Dongfang Bu Bai meselesini hallettikten sonra Jun Mo Xie başarı hissiyle gururla gülümsedi. Etrafındaki yüzleri incelediğinde, herkesin onayladığı görülüyordu. Belli ki Jun Mo Xie'nin seçtiği "Dongfang Bu Bai" isminden çok memnunlardı...

Kudretli Dongfang Ailesi en azından bu seviyede otoriter bir tavra sahip olmalı!

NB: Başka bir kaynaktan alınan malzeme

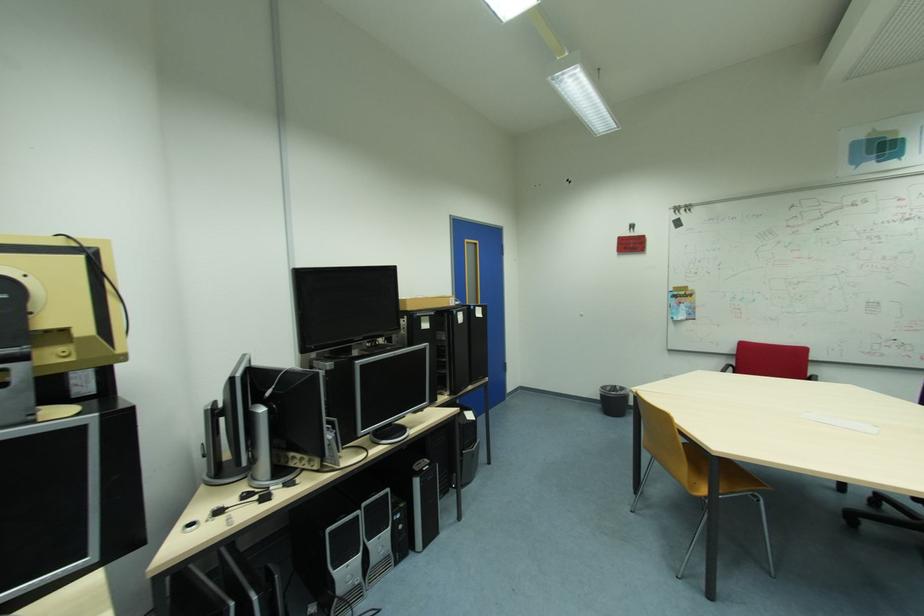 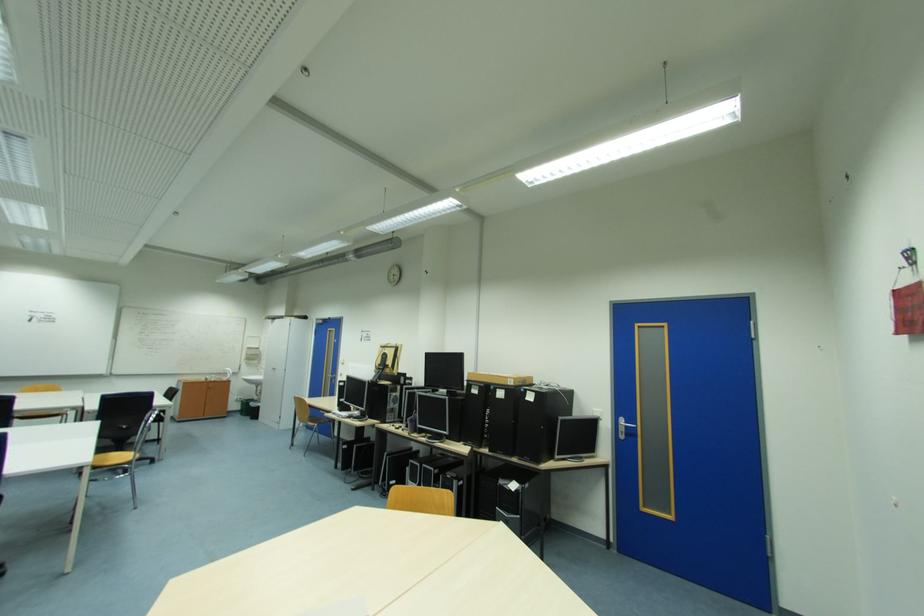 Locate, in the second image, the point that corresponds to pixel 457 302 in the first image.

(517, 382) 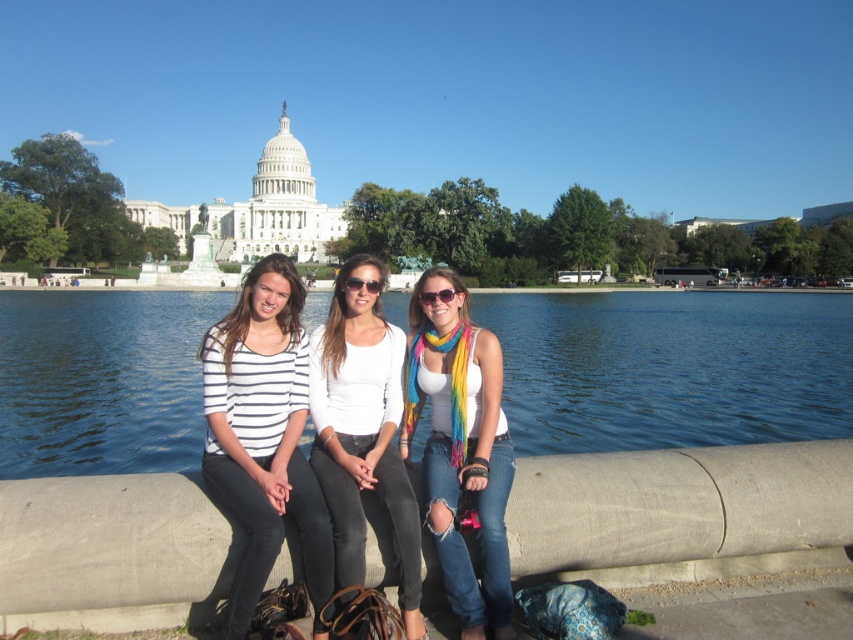 Based on the scene description and the coordinates provided, what is located at the point labeled as point (x=671, y=369)?

The point (x=671, y=369) indicates blue water at center. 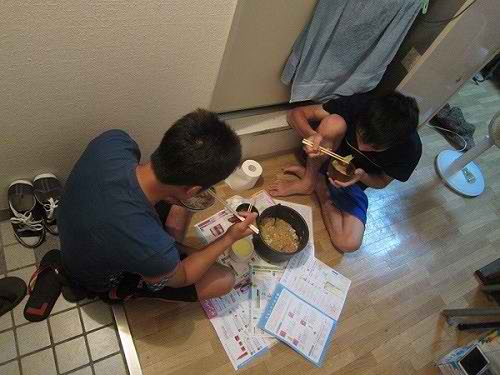 Find the location of a particular element. This screenshot has height=375, width=500. blue towel is located at coordinates (361, 53). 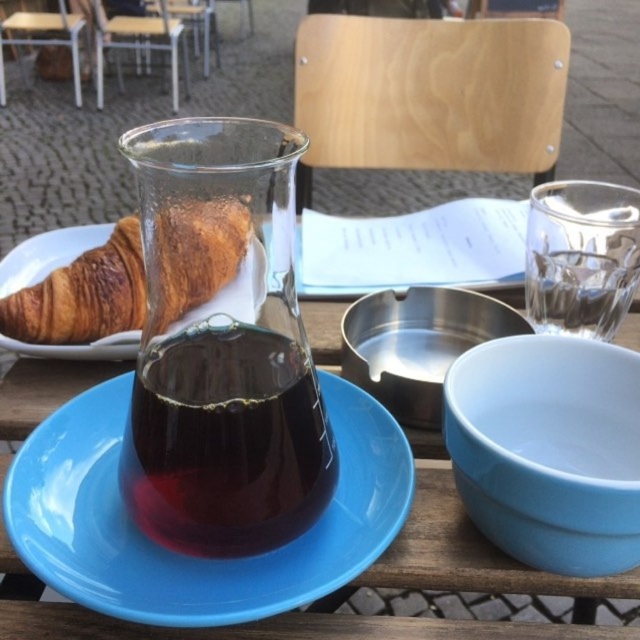 Is blue ceramic saucer at center to the right of golden brown croissant at center from the viewer's perspective?

Correct, you'll find blue ceramic saucer at center to the right of golden brown croissant at center.

Can you confirm if blue ceramic saucer at center is taller than golden brown croissant at center?

No, blue ceramic saucer at center is not taller than golden brown croissant at center.

Identify the location of blue ceramic saucer at center. This screenshot has height=640, width=640. (189, 556).

At what (x,y) coordinates should I click in order to perform the action: click on blue ceramic saucer at center. Please return your answer as a coordinate pair (x, y). Looking at the image, I should click on (189, 556).

Image resolution: width=640 pixels, height=640 pixels. Describe the element at coordinates (548, 449) in the screenshot. I see `light blue ceramic bowl at right` at that location.

Which is more to the left, light blue ceramic bowl at right or shiny metallic bowl at center?

shiny metallic bowl at center is more to the left.

Where is `light blue ceramic bowl at right`? light blue ceramic bowl at right is located at coordinates (548, 449).

Can you confirm if blue ceramic saucer at center is positioned to the left of transparent glass carafe at center?

Yes, blue ceramic saucer at center is to the left of transparent glass carafe at center.

Does blue ceramic saucer at center appear over transparent glass carafe at center?

Incorrect, blue ceramic saucer at center is not positioned above transparent glass carafe at center.

Find the location of a particular element. blue ceramic saucer at center is located at coordinates (189, 556). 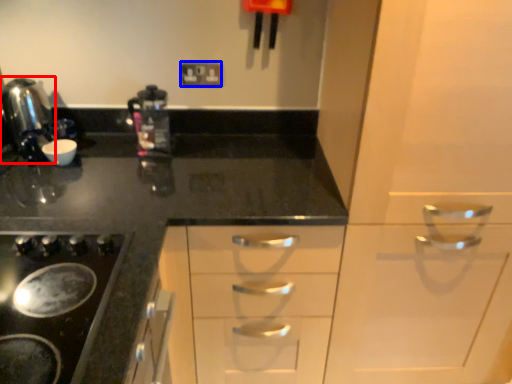 Question: Which object appears closest to the camera in this image, kitchen appliance (highlighted by a red box) or electric outlet (highlighted by a blue box)?

Choices:
 (A) kitchen appliance
 (B) electric outlet

Answer: (A) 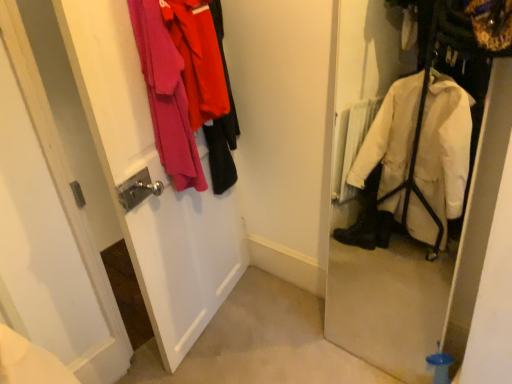 I want to click on vacant area that lies in front of white matte door at left, so click(x=220, y=356). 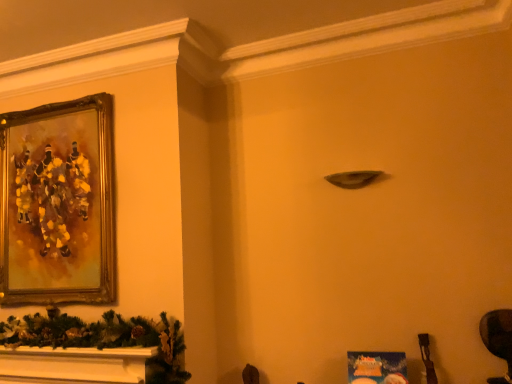 Question: Would you say dark brown leather swivel chair at lower right is inside or outside gold-framed painting at upper left?

Choices:
 (A) outside
 (B) inside

Answer: (A)

Question: From the image's perspective, is dark brown leather swivel chair at lower right positioned above or below gold-framed painting at upper left?

Choices:
 (A) above
 (B) below

Answer: (B)

Question: Based on their positions, is dark brown leather swivel chair at lower right located to the left or right of gold-framed painting at upper left?

Choices:
 (A) right
 (B) left

Answer: (A)

Question: Is gold-framed painting at upper left inside or outside of dark brown leather swivel chair at lower right?

Choices:
 (A) inside
 (B) outside

Answer: (B)

Question: In terms of size, does gold-framed painting at upper left appear bigger or smaller than dark brown leather swivel chair at lower right?

Choices:
 (A) small
 (B) big

Answer: (B)

Question: Does point (96, 130) appear closer or farther from the camera than point (503, 352)?

Choices:
 (A) farther
 (B) closer

Answer: (A)

Question: Considering their positions, is gold-framed painting at upper left located in front of or behind dark brown leather swivel chair at lower right?

Choices:
 (A) behind
 (B) front

Answer: (A) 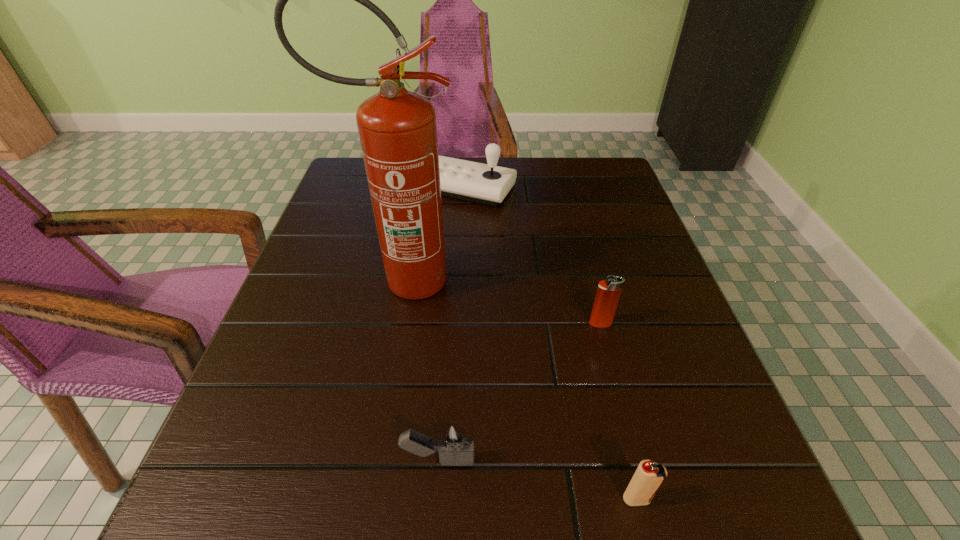 Locate an element on the screen. Image resolution: width=960 pixels, height=540 pixels. vacant space at the far right corner of the desktop is located at coordinates (575, 184).

The height and width of the screenshot is (540, 960). I want to click on free space between the farthest igniter and the second farthest igniter, so click(519, 392).

The image size is (960, 540). In order to click on empty space that is in between the fire extinguisher and the farthest igniter in this screenshot , I will do `click(501, 302)`.

At what (x,y) coordinates should I click in order to perform the action: click on unoccupied position between the fire extinguisher and the second farthest igniter. Please return your answer as a coordinate pair (x, y). The image size is (960, 540). Looking at the image, I should click on (420, 370).

You are a GUI agent. You are given a task and a screenshot of the screen. Output one action in this format:
    pyautogui.click(x=<x>, y=<y>)
    Task: Click on the empty space that is in between the joystick and the farthest igniter
    Image resolution: width=960 pixels, height=540 pixels.
    Given the screenshot: What is the action you would take?
    pyautogui.click(x=532, y=255)

Identify the location of vacant space that's between the farthest object and the farthest igniter. (532, 255).

This screenshot has width=960, height=540. Find the location of `empty space that is in between the second nearest igniter and the nearest object`. empty space that is in between the second nearest igniter and the nearest object is located at coordinates (538, 480).

Where is `unoccupied position between the second nearest object and the tallest object`? Image resolution: width=960 pixels, height=540 pixels. unoccupied position between the second nearest object and the tallest object is located at coordinates (420, 370).

Where is `unoccupied position between the farthest object and the fourth farthest object`? unoccupied position between the farthest object and the fourth farthest object is located at coordinates (451, 324).

Identify the location of empty space that is in between the joystick and the nearest object. (550, 343). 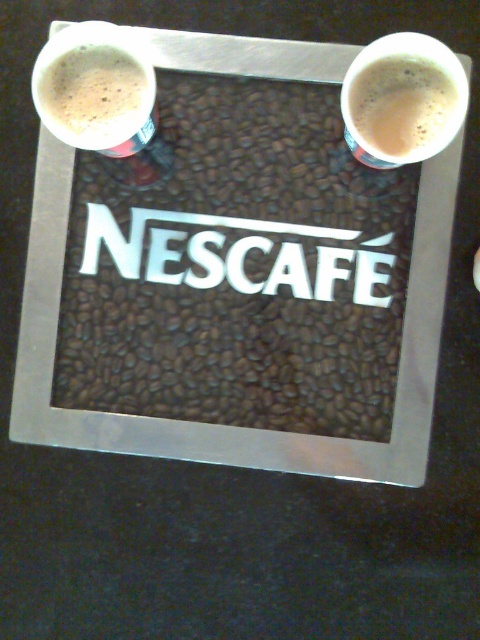 Where is `matte white cup at upper left`? The height and width of the screenshot is (640, 480). matte white cup at upper left is located at coordinates (95, 93).

Does matte white cup at upper left come behind white frothy coffee at upper right?

Yes, matte white cup at upper left is further from the viewer.

This screenshot has width=480, height=640. Find the location of `matte white cup at upper left`. matte white cup at upper left is located at coordinates click(x=95, y=93).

Doğudan doğan Güneş gibi yenilmezim!

Torunlarının böylesine zalim bir isim alması, Dongfang Ailesi için çok büyük bir hediyeydi!

"Çok iyi!" Dongfang Wen Qing'in gözleri parlayarak, "Bu ifade gerçekten de son derece otoriter, ancak bu velet Xiao Huai hala bunu taşıyacak kadar uygun değil! Bu isim tüm Dongfang Ailemize ait olacak! Daha sonra, bu sözleri büyük bir kaya parçasına kazıması ve Dongfang 3 Ailemizin kapısının önüne dikmesi için birini göndereceğim ve sonsuza dek orada duracak!"